When a guitar amp is being mic’ed up the amp serves purely as a guitarists on stage monitor, so why not position it accordingly? Musicians are creatures of habit, and guitarists are no exception. It often strikes me as odd that guitarists set their amplifier up directly behind them, because that’s where their ears will hear it the least. And with their back to their amplifier the sound they hear is lacking top end which gives a false impression of their tone and actual volume.
What’s even odder is when the guitar amp is sat on the floor directly behind them so it’s pointing at the back of their calve muscles. The only people at the gig who’ll get the full force of a guitar amp set up like that is the front row of the audience, and it’s probably not going to be a pleasant experience.
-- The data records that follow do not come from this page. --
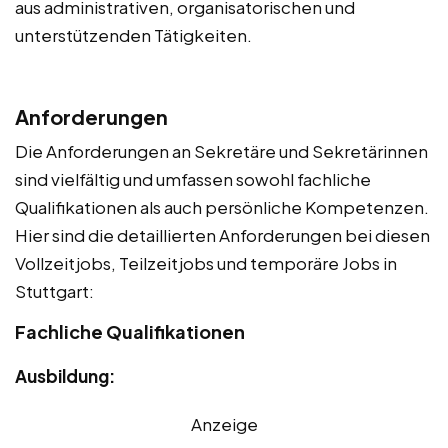
aus administrativen, organisatorischen und
unterstützenden Tätigkeiten.
Anforderungen
Die Anforderungen an Sekretäre und Sekretärinnen
sind vielfältig und umfassen sowohl fachliche
Qualifikationen als auch persönliche Kompetenzen.
Hier sind die detaillierten Anforderungen bei diesen
Vollzeitjobs, Teilzeitjobs und temporäre Jobs in
Stuttgart:
Fachliche Qualifikationen
Ausbildung:
Anzeige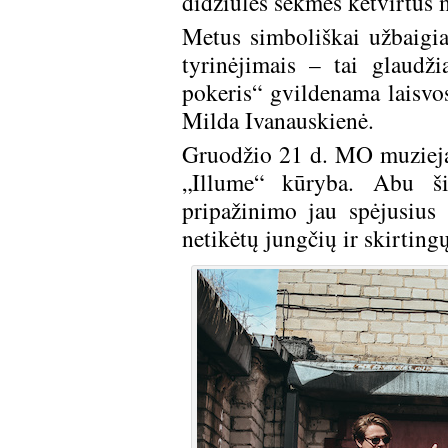
didžiulės sėkmės ketvirtus
Metus simboliškai užbaigi
tyrinėjimais – tai glaudž
pokeris“ gvildenama laisv
Milda Ivanauskienė.
Gruodžio 21 d. MO muzieja
„Illume“ kūryba. Abu šie
pripažinimo jau spėjusius
netikėtų jungčių ir skirting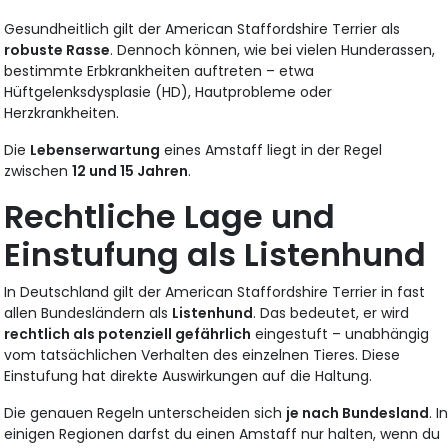
Gesundheitlich gilt der American Staffordshire Terrier als
robuste Rasse
. Dennoch können, wie bei vielen Hunderassen,
bestimmte Erbkrankheiten auftreten – etwa
Hüftgelenksdysplasie (HD), Hautprobleme oder
Herzkrankheiten.
Die
Lebenserwartung
eines Amstaff liegt in der Regel
zwischen
12 und 15 Jahren
.
Rechtliche Lage und
Einstufung als Listenhund
In Deutschland gilt der American Staffordshire Terrier in fast
allen Bundesländern als
Listenhund
. Das bedeutet, er wird
rechtlich als potenziell gefährlich
eingestuft – unabhängig
vom tatsächlichen Verhalten des einzelnen Tieres. Diese
Einstufung hat direkte Auswirkungen auf die Haltung.
Die genauen Regeln unterscheiden sich
je nach Bundesland
. I
einigen Regionen darfst du einen Amstaff nur halten, wenn du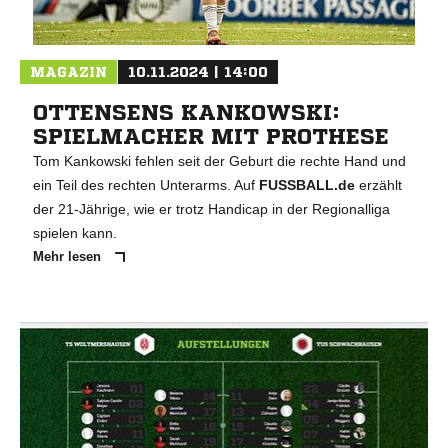
MAGAZIN
10.11.2024 | 14:00
OTTENSENS KANKOWSKI:
SPIELMACHER MIT PROTHESE
Tom Kankowski fehlen seit der Geburt die rechte Hand und
ein Teil des rechten Unterarms. Auf
FUSSBALL.de
erzählt
der 21-Jährige, wie er trotz Handicap in der Regionalliga
spielen kann.
Mehr lesen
Putting a guitarist’s amp to their side often kills two birds with one stone. The guitarist can hear themselves clearer and the harsher frequencies are focused on stage instead of at the audience or the sound engineer. As this drastically reduces the amount of sound the audience hear directly from the amp some of the mic’d up sound can then be added to FOH to help create a balanced mix. This is also means the guitarists don’t have to sacrifice their golden tone by turning down the amp.
If the guitar amp is a closed back design then placing the speaker in front of and angled up at the guitarist would be even better. Unfortunately this isn’t usually an option because of the size of the amp or the space available on stage and doesn’t work well with hollow or semi hollow body guitars because of their tendency to feed back.
Much like with cymbals and snare drums, loud guitar amps leak into vocal mics and cause problems. However, this problem isn’t exclusively for small stages. Even guitarists on large stages cause this problem too so positioning cabinets is a big issue at any level of the music biz.
Check out these photos of the Boss’ Marshall quads angled way back so his guitar sound doesn’t blast into his vocal microphone.
An extravagant solution to the loud guitar amps issue is housing them in ‘live in’ cases which have microphones inside them, as done by rock Gods Metallica. This way the speaker is in it’s one little isolation booth and won’t bother anyone, even if it’s turned up to 11.
A more cost effective solution are perspex screens. These are widely available and do a great job of containing the sound of loud amps and isolating microphones giving a more direct guitar sound.
Another suggestion is turning an offending amp 180 degrees away from the audience. Obviously this only works with closed back cabinets and works especially well when the back wall of the stage is covered by a thick curtain.
I hope that some of these suggestions might come in handy at some point for both musicians and engineers alike. Unfortunately venues are often not the best sounding environments for bands to perform in so anything that can help improve the on stage sound can go along way towards making the best of a bad situation.